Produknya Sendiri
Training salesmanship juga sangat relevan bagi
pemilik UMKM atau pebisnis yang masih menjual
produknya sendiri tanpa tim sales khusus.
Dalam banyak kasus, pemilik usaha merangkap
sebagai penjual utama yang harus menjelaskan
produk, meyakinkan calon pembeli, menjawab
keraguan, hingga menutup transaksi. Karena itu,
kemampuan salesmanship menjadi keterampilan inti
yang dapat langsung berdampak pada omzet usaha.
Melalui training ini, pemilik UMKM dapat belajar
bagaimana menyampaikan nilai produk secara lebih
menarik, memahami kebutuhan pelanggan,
* * *
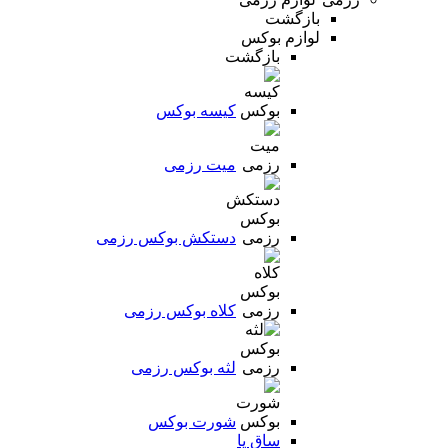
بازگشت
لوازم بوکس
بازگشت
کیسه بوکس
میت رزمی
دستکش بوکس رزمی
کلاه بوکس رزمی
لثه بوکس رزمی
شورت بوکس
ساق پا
==
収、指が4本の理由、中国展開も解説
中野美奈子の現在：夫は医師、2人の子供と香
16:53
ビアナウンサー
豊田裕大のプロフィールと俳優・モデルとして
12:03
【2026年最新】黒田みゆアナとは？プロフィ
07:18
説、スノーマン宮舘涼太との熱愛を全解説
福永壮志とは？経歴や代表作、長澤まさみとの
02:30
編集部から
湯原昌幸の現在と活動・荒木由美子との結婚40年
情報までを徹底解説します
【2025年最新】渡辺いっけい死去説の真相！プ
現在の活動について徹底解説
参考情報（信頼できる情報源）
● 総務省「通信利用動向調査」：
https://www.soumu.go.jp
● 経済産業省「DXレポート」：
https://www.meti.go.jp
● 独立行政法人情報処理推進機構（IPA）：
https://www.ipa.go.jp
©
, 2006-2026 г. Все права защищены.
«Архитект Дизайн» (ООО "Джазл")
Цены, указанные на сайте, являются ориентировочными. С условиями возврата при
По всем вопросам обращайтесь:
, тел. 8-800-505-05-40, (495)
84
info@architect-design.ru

Task:
The answer must be a single number: how many lines in the records above contain the word "بوکس".

Your solution:
6